Logistic regression was conducted for TDI focal score on the proportion of patients achieving clinically meaningfulness as ≥1 unit and SGRQ for the proportion of subjects who achieved a clinically important improvement of at least 4 units in the SGRQ total score after 12 weeks of treatment. The CAT frequencies of categories of clinical impact on COPD (mild, moderate, severe, or very severe) were summarized by treatment.
Between-treatment comparisons for change from baseline in the mean daily total and mean daily individual symptom scores over the 12 weeks of treatment were analyzed with ANCOVA mixed model.
Non-inferiority of IND/MF (QMF149) to Sal/Flu would be claimed if the 95% CI for the adjusted mean FEV1 difference of IND/MF (QMF149) minus Sal/Flu lay entirely to the right (higher than) of the non-inferiority margin of −60 mL. If non-inferiority of IND/MF (QMF149) with respect to trough FEV1 after 12 weeks treatment (ie, at day 85) was met, IND/MF (QMF149) was then tested for superiority using the FAS at the (two-sided) 5% significance level by the same MMRM used for the primary analysis.
The exploratory subgroup analyses of trough FEV1 after 12 weeks of treatment were performed for FAS by using the MMRM analysis in the following subgroups of interest: age group (<65 years, 65 to <75 years, ≥75 years), gender (male, female), race (Caucasian, non-Caucasian), severity of airflow limitation (moderate or less, severe or worse, based on the classification defined by the GOLD 2011 guidelines),22 smoking status at baseline (current smoker, ex-smoker), and SABA FEV1 reversibility (≤5% increase, >5% and ≤12% increase, >12% increase).
The safety set included all patients who received at least one dose of study drug.
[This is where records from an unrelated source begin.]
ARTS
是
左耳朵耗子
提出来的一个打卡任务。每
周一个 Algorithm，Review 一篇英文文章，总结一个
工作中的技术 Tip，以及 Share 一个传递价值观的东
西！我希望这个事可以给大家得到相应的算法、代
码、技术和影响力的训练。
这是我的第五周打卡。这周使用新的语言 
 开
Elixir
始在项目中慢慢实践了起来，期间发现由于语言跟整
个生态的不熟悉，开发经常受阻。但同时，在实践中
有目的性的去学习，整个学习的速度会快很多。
SAS (V9.3) was used for all the statistical analyses conducted in this study.
Of the 982 patients screened, 629 with moderate-to-very severe COPD were randomized (1:1) to one of the two treatment groups: IND/MF (QMF149), n=316; Sal/Flu, n=313 (Figure 2). Over 90% of patients in both the treatment groups completed the study: 94.6% in the IND/MF (QMF149) group and 92.0% in the Sal/Flu group. Overall, the most common reasons for treatment discontinuation were patient/guardian decision (n=17, 2.7%) and AEs (n=17, 2.7%). Patient demographics and baseline characteristics were similar between the two treatment groups (Table 1). The average age of the study population was 64.5 years, and over 90% of patients were aged between 40 and 75 years.
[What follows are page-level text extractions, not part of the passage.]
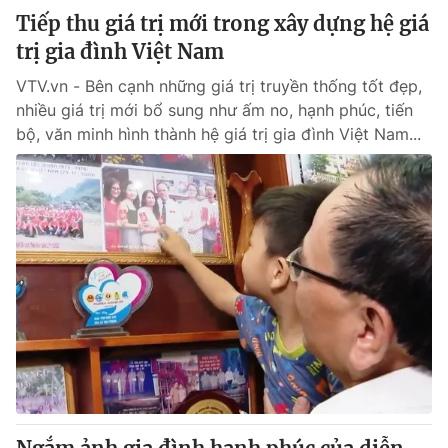
Tiếp thu giá trị mới trong xây dựng hệ giá
trị gia đình Việt Nam
VTV.vn - Bên cạnh những giá trị truyền thống tốt đẹp,
nhiều giá trị mới bổ sung như ấm no, hạnh phúc, tiến
bộ, văn minh hình thành hệ giá trị gia đình Việt Nam...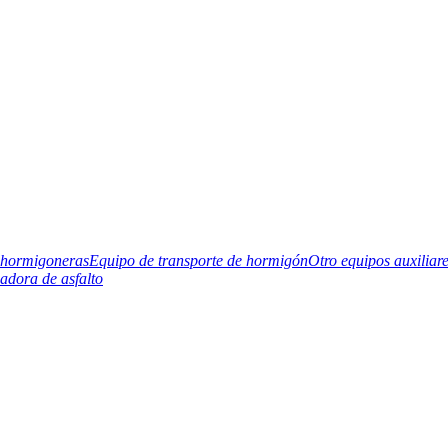
hormigoneras
Equipo de transporte de hormigón
Otro equipos auxiliar
cadora de asfalto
Figure 2 Summary of patient disposition.
The numbers of patients using ICS (either as an FDC or monotherapy) at screening were comparable between the treatment groups: IND/MF (QMF149), n=140 (44.3%); Sal/Flu, n=138 (44.1%). Most of the patients had severe (IND/MF [QMF149], 48.7%; Sal/Flu, 43.1%) or very severe (IND/MF [QMF149], 9.5%; Sal/Flu, 11.5%) disease; 40.2% of patients in the IND/MF (QMF149) group and 45.0% in the Sal/Flu group were categorized as moderate severity (GOLD 2011),22 with a mean duration of COPD of ~8 years in both the groups. As per protocol, all patients were smokers or ex-smokers (mean 45 pack years).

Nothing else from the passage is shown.